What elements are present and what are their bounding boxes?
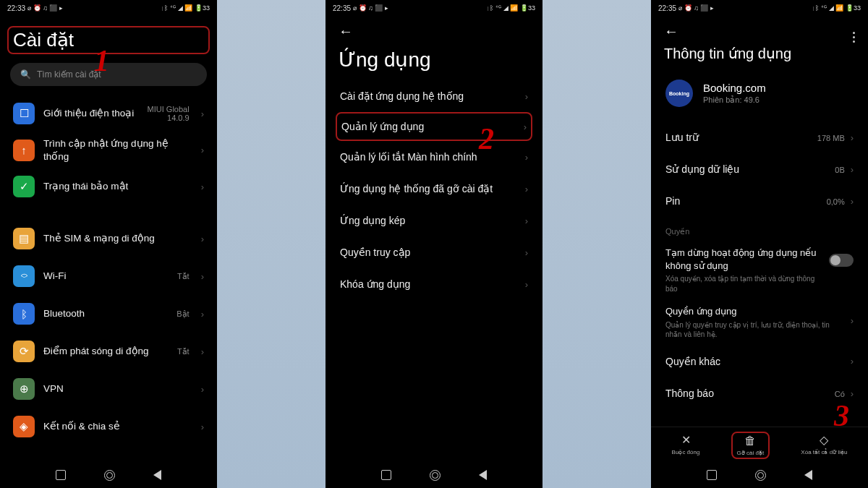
page-title: Cài đặt xyxy=(13,29,74,51)
action-uninstall[interactable]: 🗑 Gỡ cài đặt xyxy=(731,432,770,459)
back-button[interactable] xyxy=(153,470,161,480)
row-title: Quyền ứng dụng xyxy=(665,305,845,318)
item-label: Điểm phát sóng di động xyxy=(43,345,169,358)
row-app-permissions[interactable]: Quyền ứng dụng Quản lý quyền truy cập vị… xyxy=(661,299,858,346)
home-button[interactable] xyxy=(755,470,766,481)
chevron-right-icon: › xyxy=(851,164,854,175)
item-label: Quản lý ứng dụng xyxy=(341,121,424,132)
app-version: Phiên bản: 49.6 xyxy=(703,95,766,105)
overflow-menu-icon[interactable] xyxy=(853,32,855,43)
item-sub: MIUI Global 14.0.9 xyxy=(148,105,190,122)
hotspot-icon: ⟳ xyxy=(13,341,35,362)
phone-app-info: 22:35⌀ ⏰ ♫ ⬛ ▸ ⋮ᛒ ⁴ᴳ ◢ 📶 🔋33 ← Thông tin… xyxy=(651,0,868,488)
vpn-icon: ⊕ xyxy=(13,378,35,400)
chevron-right-icon: › xyxy=(201,181,204,192)
item-label: Quyền truy cập xyxy=(340,247,410,258)
item-label: Quản lý lối tắt Màn hình chính xyxy=(340,151,477,163)
chevron-right-icon: › xyxy=(201,108,204,119)
shield-icon: ✓ xyxy=(13,176,35,197)
item-system-app-settings[interactable]: Cài đặt ứng dụng hệ thống › xyxy=(336,80,532,112)
status-icons-right: ⋮ᛒ ⁴ᴳ ◢ 📶 🔋33 xyxy=(161,4,210,12)
item-label: Bluetooth xyxy=(43,307,168,320)
chevron-right-icon: › xyxy=(201,309,204,320)
item-label: Ứng dụng kép xyxy=(340,215,405,226)
app-header: Booking Booking.com Phiên bản: 49.6 xyxy=(661,67,858,121)
action-label: Xóa tất cả dữ liệu xyxy=(801,449,847,455)
row-storage[interactable]: Lưu trữ 178 MB › xyxy=(661,121,858,153)
chevron-right-icon: › xyxy=(851,356,854,367)
chevron-right-icon: › xyxy=(851,196,854,207)
status-icons-right: ⋮ᛒ ⁴ᴳ ◢ 📶 🔋33 xyxy=(812,4,861,12)
annotation-1: 1 xyxy=(94,43,109,78)
row-other-permissions[interactable]: Quyền khác › xyxy=(661,346,858,377)
item-label: Kết nối & chia sẻ xyxy=(43,420,192,433)
row-desc: Quản lý quyền truy cập vị trí, lưu trữ, … xyxy=(665,320,845,340)
item-label: Giới thiệu điện thoại xyxy=(43,107,139,120)
action-label: Buộc đóng xyxy=(672,449,700,455)
row-data-usage[interactable]: Sử dụng dữ liệu 0B › xyxy=(661,153,858,185)
toggle-switch[interactable] xyxy=(829,254,854,267)
item-system-updater[interactable]: ↑ Trình cập nhật ứng dụng hệ thống › xyxy=(10,131,207,169)
chevron-right-icon: › xyxy=(525,247,528,258)
app-name: Booking.com xyxy=(703,82,766,94)
back-button[interactable] xyxy=(479,470,487,480)
phone-apps: 22:35⌀ ⏰ ♫ ⬛ ▸ ⋮ᛒ ⁴ᴳ ◢ 📶 🔋33 ← Ứng dụng … xyxy=(326,0,542,488)
row-value: Có xyxy=(835,390,845,398)
row-label: Quyền khác xyxy=(665,356,720,367)
item-label: Trình cập nhật ứng dụng hệ thống xyxy=(43,137,192,163)
item-uninstalled-system[interactable]: Ứng dụng hệ thống đã gỡ cài đặt › xyxy=(336,173,532,205)
chevron-right-icon: › xyxy=(201,421,204,432)
system-nav-bar xyxy=(651,462,868,488)
chevron-right-icon: › xyxy=(525,91,528,102)
row-notifications[interactable]: Thông báo Có › xyxy=(661,377,858,409)
back-arrow-icon[interactable]: ← xyxy=(664,23,678,40)
chevron-right-icon: › xyxy=(525,184,528,194)
row-label: Sử dụng dữ liệu xyxy=(665,163,739,175)
item-sim[interactable]: ▤ Thẻ SIM & mạng di động › xyxy=(10,220,207,257)
item-connect-share[interactable]: ◈ Kết nối & chia sẻ › xyxy=(10,408,207,445)
recents-button[interactable] xyxy=(381,470,391,480)
item-manage-apps[interactable]: Quản lý ứng dụng › xyxy=(336,112,532,141)
annotation-3: 3 xyxy=(834,398,849,433)
item-vpn[interactable]: ⊕ VPN › xyxy=(10,370,207,408)
recents-button[interactable] xyxy=(56,470,66,480)
item-about-phone[interactable]: ☐ Giới thiệu điện thoại MIUI Global 14.0… xyxy=(10,96,207,131)
sim-icon: ▤ xyxy=(13,228,35,249)
chevron-right-icon: › xyxy=(851,388,854,399)
item-wifi[interactable]: ⌔ Wi-Fi Tắt › xyxy=(10,257,207,295)
recents-button[interactable] xyxy=(707,470,717,480)
row-battery[interactable]: Pin 0,0% › xyxy=(661,185,858,217)
action-force-stop[interactable]: ✕ Buộc đóng xyxy=(668,432,705,459)
row-pause-activity[interactable]: Tạm dừng hoạt động ứng dụng nếu không sử… xyxy=(661,241,858,299)
item-label: Trạng thái bảo mật xyxy=(43,180,192,193)
settings-list: ☐ Giới thiệu điện thoại MIUI Global 14.0… xyxy=(0,96,217,462)
back-button[interactable] xyxy=(804,470,812,480)
status-icons-left: ⌀ ⏰ ♫ ⬛ ▸ xyxy=(353,4,388,12)
action-clear-data[interactable]: ◇ Xóa tất cả dữ liệu xyxy=(796,432,851,459)
search-placeholder: Tìm kiếm cài đặt xyxy=(37,69,101,80)
home-button[interactable] xyxy=(104,470,115,481)
erase-icon: ◇ xyxy=(820,433,828,447)
page-title: Thông tin ứng dụng xyxy=(651,43,868,67)
toggle-desc: Xóa quyền, xóa tập tin tạm thời và dừng … xyxy=(665,274,823,294)
home-button[interactable] xyxy=(430,470,441,481)
item-dual-apps[interactable]: Ứng dụng kép › xyxy=(336,205,532,236)
back-arrow-icon[interactable]: ← xyxy=(339,23,353,40)
status-time: 22:33 xyxy=(7,4,25,12)
item-label: VPN xyxy=(43,382,192,395)
status-bar: 22:33⌀ ⏰ ♫ ⬛ ▸ ⋮ᛒ ⁴ᴳ ◢ 📶 🔋33 xyxy=(0,0,217,16)
header: ← xyxy=(651,16,868,43)
chevron-right-icon: › xyxy=(201,271,204,282)
chevron-right-icon: › xyxy=(851,132,854,143)
item-security[interactable]: ✓ Trạng thái bảo mật › xyxy=(10,169,207,204)
item-label: Thẻ SIM & mạng di động xyxy=(43,232,192,245)
item-sub: Tắt xyxy=(177,347,190,356)
section-permissions: Quyền xyxy=(661,217,858,241)
item-app-lock[interactable]: Khóa ứng dụng › xyxy=(336,268,532,300)
phone-settings: 22:33⌀ ⏰ ♫ ⬛ ▸ ⋮ᛒ ⁴ᴳ ◢ 📶 🔋33 Cài đặt 1 🔍… xyxy=(0,0,217,488)
item-bluetooth[interactable]: ᛒ Bluetooth Bật › xyxy=(10,295,207,333)
app-icon: Booking xyxy=(665,80,693,107)
item-home-shortcuts[interactable]: Quản lý lối tắt Màn hình chính › xyxy=(336,141,532,173)
item-permissions[interactable]: Quyền truy cập › xyxy=(336,236,532,268)
item-hotspot[interactable]: ⟳ Điểm phát sóng di động Tắt › xyxy=(10,333,207,370)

=======

(Your goal) Line for line, restate the data above and omit every picture.

(Problem solution)
What elements are present and what are their bounding boxes?
page-title: Cài đặt xyxy=(13,29,74,51)
action-uninstall[interactable]: 🗑 Gỡ cài đặt xyxy=(731,432,770,459)
back-button[interactable] xyxy=(153,470,161,480)
row-title: Quyền ứng dụng xyxy=(665,305,845,318)
item-label: Điểm phát sóng di động xyxy=(43,345,169,358)
row-app-permissions[interactable]: Quyền ứng dụng Quản lý quyền truy cập vị… xyxy=(661,299,858,346)
home-button[interactable] xyxy=(755,470,766,481)
chevron-right-icon: › xyxy=(851,164,854,175)
item-label: Quản lý ứng dụng xyxy=(341,121,424,132)
app-version: Phiên bản: 49.6 xyxy=(703,95,766,105)
overflow-menu-icon[interactable] xyxy=(853,32,855,43)
item-sub: MIUI Global 14.0.9 xyxy=(148,105,190,122)
hotspot-icon: ⟳ xyxy=(13,341,35,362)
phone-app-info: 22:35⌀ ⏰ ♫ ⬛ ▸ ⋮ᛒ ⁴ᴳ ◢ 📶 🔋33 ← Thông tin… xyxy=(651,0,868,488)
vpn-icon: ⊕ xyxy=(13,378,35,400)
chevron-right-icon: › xyxy=(201,181,204,192)
item-label: Quyền truy cập xyxy=(340,247,410,258)
item-label: Quản lý lối tắt Màn hình chính xyxy=(340,151,477,163)
chevron-right-icon: › xyxy=(201,108,204,119)
shield-icon: ✓ xyxy=(13,176,35,197)
item-system-app-settings[interactable]: Cài đặt ứng dụng hệ thống › xyxy=(336,80,532,112)
status-icons-right: ⋮ᛒ ⁴ᴳ ◢ 📶 🔋33 xyxy=(161,4,210,12)
item-label: Bluetooth xyxy=(43,307,168,320)
chevron-right-icon: › xyxy=(201,309,204,320)
item-label: Ứng dụng kép xyxy=(340,215,405,226)
app-header: Booking Booking.com Phiên bản: 49.6 xyxy=(661,67,858,121)
action-label: Xóa tất cả dữ liệu xyxy=(801,449,847,455)
row-storage[interactable]: Lưu trữ 178 MB › xyxy=(661,121,858,153)
chevron-right-icon: › xyxy=(851,356,854,367)
chevron-right-icon: › xyxy=(851,196,854,207)
status-icons-right: ⋮ᛒ ⁴ᴳ ◢ 📶 🔋33 xyxy=(812,4,861,12)
annotation-1: 1 xyxy=(94,43,109,78)
row-other-permissions[interactable]: Quyền khác › xyxy=(661,346,858,377)
item-label: Kết nối & chia sẻ xyxy=(43,420,192,433)
row-desc: Quản lý quyền truy cập vị trí, lưu trữ, … xyxy=(665,320,845,340)
item-label: Giới thiệu điện thoại xyxy=(43,107,139,120)
action-label: Buộc đóng xyxy=(672,449,700,455)
row-data-usage[interactable]: Sử dụng dữ liệu 0B › xyxy=(661,153,858,185)
toggle-switch[interactable] xyxy=(829,254,854,267)
item-system-updater[interactable]: ↑ Trình cập nhật ứng dụng hệ thống › xyxy=(10,131,207,169)
chevron-right-icon: › xyxy=(525,247,528,258)
app-name: Booking.com xyxy=(703,82,766,94)
back-button[interactable] xyxy=(479,470,487,480)
phone-apps: 22:35⌀ ⏰ ♫ ⬛ ▸ ⋮ᛒ ⁴ᴳ ◢ 📶 🔋33 ← Ứng dụng … xyxy=(326,0,542,488)
row-value: Có xyxy=(835,390,845,398)
row-label: Quyền khác xyxy=(665,356,720,367)
item-label: Trình cập nhật ứng dụng hệ thống xyxy=(43,137,192,163)
item-uninstalled-system[interactable]: Ứng dụng hệ thống đã gỡ cài đặt › xyxy=(336,173,532,205)
chevron-right-icon: › xyxy=(201,421,204,432)
system-nav-bar xyxy=(651,462,868,488)
chevron-right-icon: › xyxy=(525,91,528,102)
row-notifications[interactable]: Thông báo Có › xyxy=(661,377,858,409)
back-arrow-icon[interactable]: ← xyxy=(664,23,678,40)
chevron-right-icon: › xyxy=(525,184,528,194)
row-label: Sử dụng dữ liệu xyxy=(665,163,739,175)
item-sim[interactable]: ▤ Thẻ SIM & mạng di động › xyxy=(10,220,207,257)
item-connect-share[interactable]: ◈ Kết nối & chia sẻ › xyxy=(10,408,207,445)
recents-button[interactable] xyxy=(381,470,391,480)
item-manage-apps[interactable]: Quản lý ứng dụng › xyxy=(336,112,532,141)
annotation-3: 3 xyxy=(834,398,849,433)
item-vpn[interactable]: ⊕ VPN › xyxy=(10,370,207,408)
recents-button[interactable] xyxy=(56,470,66,480)
item-about-phone[interactable]: ☐ Giới thiệu điện thoại MIUI Global 14.0… xyxy=(10,96,207,131)
sim-icon: ▤ xyxy=(13,228,35,249)
chevron-right-icon: › xyxy=(851,388,854,399)
item-wifi[interactable]: ⌔ Wi-Fi Tắt › xyxy=(10,257,207,295)
recents-button[interactable] xyxy=(707,470,717,480)
row-battery[interactable]: Pin 0,0% › xyxy=(661,185,858,217)
action-force-stop[interactable]: ✕ Buộc đóng xyxy=(668,432,705,459)
row-pause-activity[interactable]: Tạm dừng hoạt động ứng dụng nếu không sử… xyxy=(661,241,858,299)
item-label: Trạng thái bảo mật xyxy=(43,180,192,193)
settings-list: ☐ Giới thiệu điện thoại MIUI Global 14.0… xyxy=(0,96,217,462)
back-button[interactable] xyxy=(804,470,812,480)
status-icons-left: ⌀ ⏰ ♫ ⬛ ▸ xyxy=(353,4,388,12)
action-clear-data[interactable]: ◇ Xóa tất cả dữ liệu xyxy=(796,432,851,459)
search-placeholder: Tìm kiếm cài đặt xyxy=(37,69,101,80)
home-button[interactable] xyxy=(104,470,115,481)
erase-icon: ◇ xyxy=(820,433,828,447)
page-title: Thông tin ứng dụng xyxy=(651,43,868,67)
toggle-desc: Xóa quyền, xóa tập tin tạm thời và dừng … xyxy=(665,274,823,294)
home-button[interactable] xyxy=(430,470,441,481)
item-dual-apps[interactable]: Ứng dụng kép › xyxy=(336,205,532,236)
back-arrow-icon[interactable]: ← xyxy=(339,23,353,40)
status-time: 22:33 xyxy=(7,4,25,12)
item-label: VPN xyxy=(43,382,192,395)
status-bar: 22:33⌀ ⏰ ♫ ⬛ ▸ ⋮ᛒ ⁴ᴳ ◢ 📶 🔋33 xyxy=(0,0,217,16)
header: ← xyxy=(651,16,868,43)
chevron-right-icon: › xyxy=(201,271,204,282)
chevron-right-icon: › xyxy=(851,132,854,143)
item-security[interactable]: ✓ Trạng thái bảo mật › xyxy=(10,169,207,204)
item-label: Thẻ SIM & mạng di động xyxy=(43,232,192,245)
item-sub: Tắt xyxy=(177,347,190,356)
section-permissions: Quyền xyxy=(661,217,858,241)
item-app-lock[interactable]: Khóa ứng dụng › xyxy=(336,268,532,300)
phone-settings: 22:33⌀ ⏰ ♫ ⬛ ▸ ⋮ᛒ ⁴ᴳ ◢ 📶 🔋33 Cài đặt 1 🔍… xyxy=(0,0,217,488)
item-bluetooth[interactable]: ᛒ Bluetooth Bật › xyxy=(10,295,207,333)
app-icon: Booking xyxy=(665,80,693,107)
item-home-shortcuts[interactable]: Quản lý lối tắt Màn hình chính › xyxy=(336,141,532,173)
item-permissions[interactable]: Quyền truy cập › xyxy=(336,236,532,268)
item-hotspot[interactable]: ⟳ Điểm phát sóng di động Tắt › xyxy=(10,333,207,370)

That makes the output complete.